Dans un précédent article, nous évoquions l’anniversaire du 14 juillet, date retenue pour la Fête de la Fédération, grande séance d’auto-satisfaction pour la bourgeoisie, affirmant que le pouvoir est son affaire.
Le 17 juillet est l’anniversaire d’une autre date de la période révolutionnaire, un jour sanglant, où cette bourgeoisie, ces nouveaux notables, ont montré au peuple que leurs armes leur donnaient le pouvoir.
L’année 1791 voit la contestation se radicaliser. La confiscation de la révolution par une classe bourgeoise qui compte ne diriger que dans l’intérêt des plus riches apparaît de plus en plus comme une évidence. A de nombreuses reprises, Robespierre, alors député de l’Assemblée constituante, montera à la tribune pour dénoncer l’hypocrisie de cette classe dirigeante. Les principes de liberté et d’égalité ont été décrétés. Mais si liberté il y a, pourquoi l’esclavage n’a-t-il pas été aboli ? Une question qui dérange le puissant lobby colonial, dont le numéro un est Lafayette. Si tous les citoyens sont égaux en droits, pourquoi la nation est-elle divisée en citoyens actifs, pouvant voter, et citoyens passifs, ne le pouvant pas ? L’appartenance à l’une ou à l’autre catégorie étant déterminée par le niveau d’impôt qui est payé. Il en va de même pour la Garde nationale, où seuls les citoyens actifs peuvent entrer. Intolérable pour Robespierre qui, dans ses discours, affirme que la Garde nationale doit être la nation entière armée pour défendre les droits de tous ; autrement ils sont les prétoriens de la classe au pouvoir. Une affirmation qui prendra tout son sens le 17 juillet 1791.
Après le célèbre épisode de la fuite de Louis XVI à Varennes en juin 1791, les dirigeants sont divisés : rétablir le roi, ou lui substituer un régent ? L’Assemblée finira par rétablir Louis XVI, prétendant à un enlèvement par des émigrés, un mensonge auquel personne ne croit.
La France d’alors voit fleurir les sociétés populaires, et les clubs politiques, de véritables espace de débats, de discussions, beaucoup plus ouverts que les assemblées élues. L’un des plus radicaux s’avère être le club des Cordeliers, qui verra passer de grands noms de la révolution, tel que Jean-Paul Marat. Entre rétablissement ou destitution de Louis XVI, les cordeliers souhaitent proposer à l’ensemble des citoyens de Paris une troisième solution: la fin de la monarchie. Le mot « république » fait alors trembler les constituants. Si, à notre époque, la bourgeoisie exploitante s’est parfaitement accommodée à cette forme de gouvernement, en parler en 1791 revenait à remettre en cause toute l’organisation sociale d’alors.

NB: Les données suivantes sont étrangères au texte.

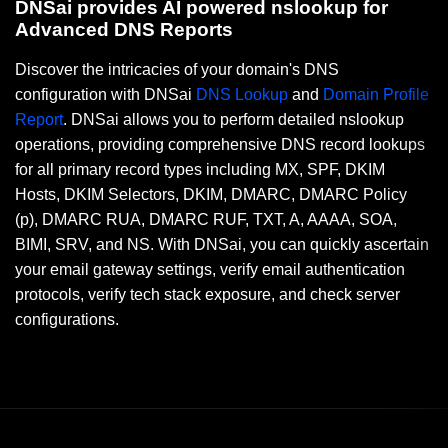
DNSai provides AI powered nslookup for
Advanced DNS Reports
Discover the intricacies of your domain's DNS
configuration with DNSai
DNS Lookup
and
Domain Profile
Report
. DNSai allows you to perform detailed nslookup
operations, providing comprehensive DNS record lookups
for all primary record types including MX, SPF, DKIM
Hosts, DKIM Selectors, DKIM, DMARC, DMARC Policy
(p), DMARC RUA, DMARC RUF, TXT, A, AAAA, SOA,
BIMI, SRV, and NS. With DNSai, you can quickly ascertain
your email gateway settings, verify email authentication
protocols, verify tech stack exposure, and check server
configurations.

Mais les cordeliers n’ont pas d’élus, et les citoyens passifs, très majoritaires, ne peuvent prendre la parole devant l’Assemblée pour exposer leur vision. Alors, un autre moyen sera trouvé, bien pire, aux yeux des nantis, qu’une intervention contestatrice à la tribune. Les cordeliers vont appeler, ce 17 juillet, à un rassemblement sur le Champ de Mars. Tous ceux et toutes celles qui s’y rendront pourront alors signer une pétition exigeant la déchéance du roi, et l’établissement d’une république. Quelle idée répugnante pour les dirigeants de la constituante, qu’une ligne politique puisse être portée et débattue par le peuple, sortant du cadre hermétique de l’Assemblée, où l’on se retrouve entre bonnes gens.
La réponse ne se fait pas attendre : la loi martiale est votée, et la Garde nationale, commandée par Lafayette, tirera sans sommation sur les Parisiens rassemblés au Champ de Mars. Impossible de savoir combien de personnes ont réellement été tuées, peut être plusieurs centaines, peut être plusieurs milliers.
C’est de ce massacre qu’émerge finalement la première monarchie constitutionnelle que connait la France, donnant le pouvoir uniquement aux plus riches, et tenant les prolétaires à bonne distance des affaires.
Une simple pétition a valu au peuple un massacre ; désormais les choses sont claires, le pouvoir ne peut être pris que par les armes. Une leçon chèrement payée, mais mise en pratique un an plus tard, quand le peuple de Paris mettra fin par les armes à la monarchie, prenant la place qui lui était jusque là refusée.